### Task item:
Copy each line of the following data that contains "Einstellungen".

[Stored data entries]
####################

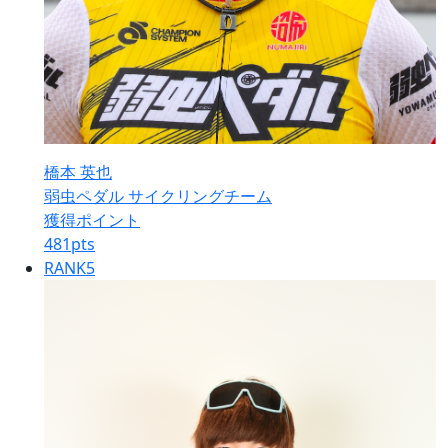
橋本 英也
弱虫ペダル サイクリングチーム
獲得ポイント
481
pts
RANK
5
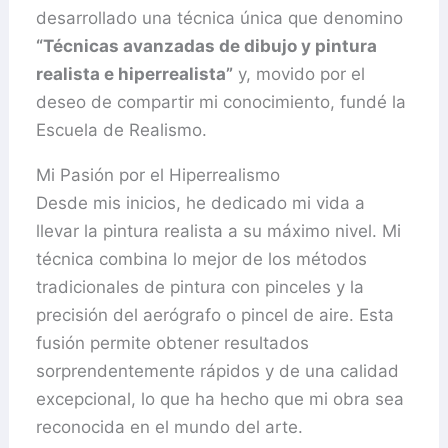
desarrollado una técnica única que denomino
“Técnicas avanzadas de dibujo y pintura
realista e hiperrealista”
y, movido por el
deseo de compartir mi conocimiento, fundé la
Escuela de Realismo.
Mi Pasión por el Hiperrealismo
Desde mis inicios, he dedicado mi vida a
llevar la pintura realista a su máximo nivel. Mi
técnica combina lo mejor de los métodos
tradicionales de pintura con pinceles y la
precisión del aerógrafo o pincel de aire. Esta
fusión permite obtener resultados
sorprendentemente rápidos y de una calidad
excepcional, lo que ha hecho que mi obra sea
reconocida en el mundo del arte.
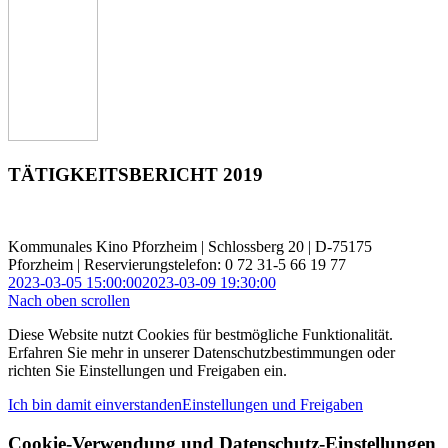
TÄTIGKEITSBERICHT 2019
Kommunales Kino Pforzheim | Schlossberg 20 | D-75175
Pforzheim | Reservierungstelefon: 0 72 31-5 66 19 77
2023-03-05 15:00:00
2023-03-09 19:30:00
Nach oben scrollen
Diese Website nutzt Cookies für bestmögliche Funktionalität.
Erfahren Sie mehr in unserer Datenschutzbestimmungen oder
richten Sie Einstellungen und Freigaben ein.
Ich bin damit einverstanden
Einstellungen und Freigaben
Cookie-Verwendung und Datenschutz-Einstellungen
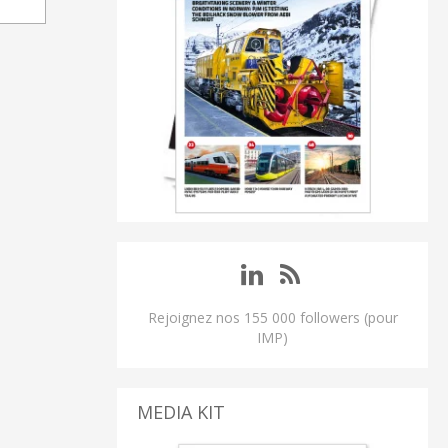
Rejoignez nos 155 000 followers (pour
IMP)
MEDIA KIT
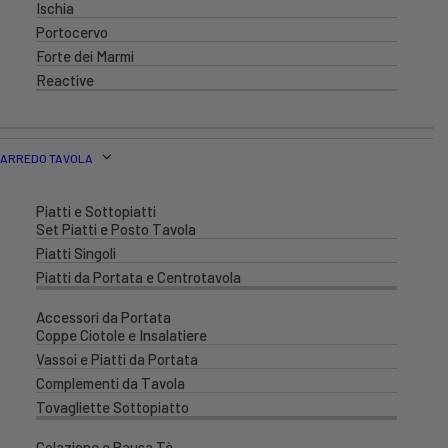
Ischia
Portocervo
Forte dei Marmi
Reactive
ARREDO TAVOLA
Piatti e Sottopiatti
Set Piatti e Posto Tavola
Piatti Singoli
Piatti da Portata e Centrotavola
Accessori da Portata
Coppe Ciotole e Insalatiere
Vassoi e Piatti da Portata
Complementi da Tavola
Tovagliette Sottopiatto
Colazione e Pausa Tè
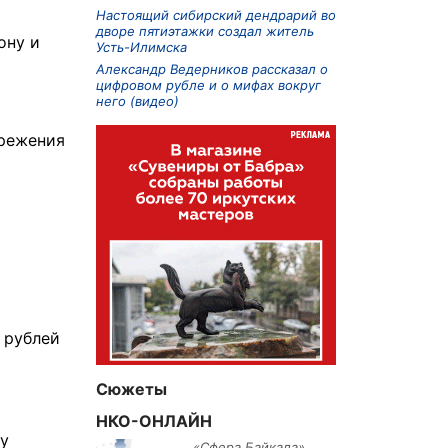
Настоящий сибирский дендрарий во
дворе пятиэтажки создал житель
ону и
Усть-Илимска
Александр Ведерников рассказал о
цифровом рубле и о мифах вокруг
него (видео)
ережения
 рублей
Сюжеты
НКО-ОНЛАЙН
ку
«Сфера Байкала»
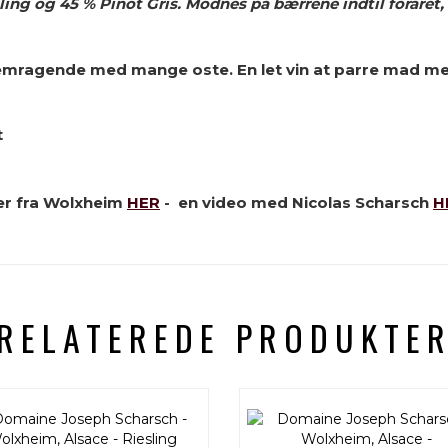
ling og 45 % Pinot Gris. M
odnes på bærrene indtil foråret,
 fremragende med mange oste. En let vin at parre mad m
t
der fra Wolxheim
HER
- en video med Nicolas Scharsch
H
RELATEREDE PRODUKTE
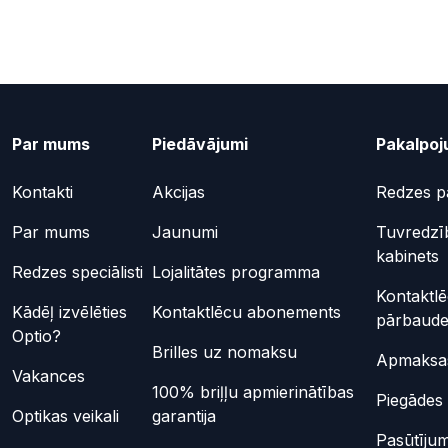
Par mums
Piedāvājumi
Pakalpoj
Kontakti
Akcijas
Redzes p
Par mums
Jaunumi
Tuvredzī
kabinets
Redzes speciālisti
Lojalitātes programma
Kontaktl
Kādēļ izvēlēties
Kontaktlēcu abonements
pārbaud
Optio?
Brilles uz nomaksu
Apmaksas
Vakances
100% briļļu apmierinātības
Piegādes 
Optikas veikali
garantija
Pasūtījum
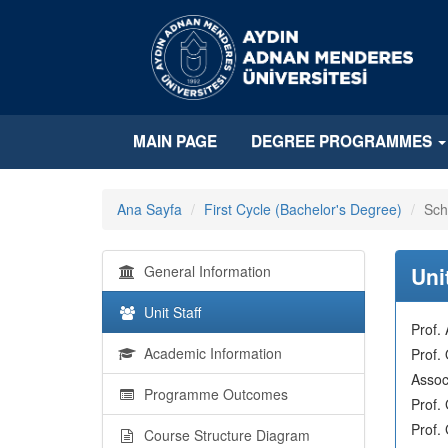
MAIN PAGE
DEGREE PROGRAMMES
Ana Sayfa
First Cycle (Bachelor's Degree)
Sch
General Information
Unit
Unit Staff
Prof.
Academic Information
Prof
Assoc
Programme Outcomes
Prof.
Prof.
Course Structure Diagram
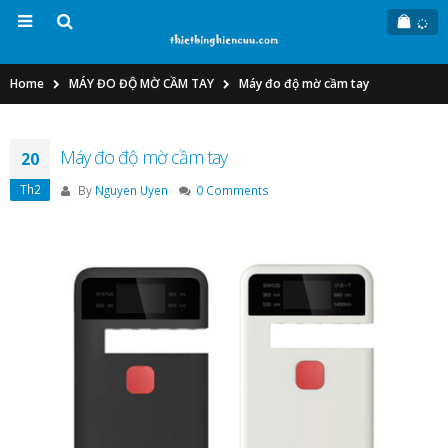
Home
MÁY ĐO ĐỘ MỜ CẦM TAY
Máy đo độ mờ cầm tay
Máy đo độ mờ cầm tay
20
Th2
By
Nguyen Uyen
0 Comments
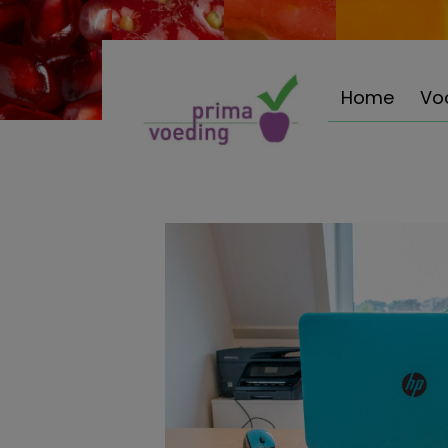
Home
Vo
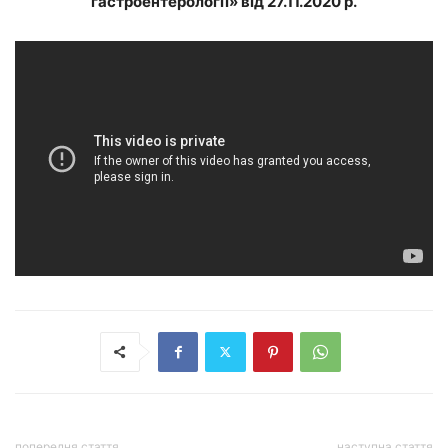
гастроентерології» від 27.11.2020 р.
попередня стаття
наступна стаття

####################

### Result of this exercise:
richten Sie Einstellungen und Freigaben ein.
Einstellungen und Freigaben
Cookie-Verwendung und Datenschutz-Einstellungen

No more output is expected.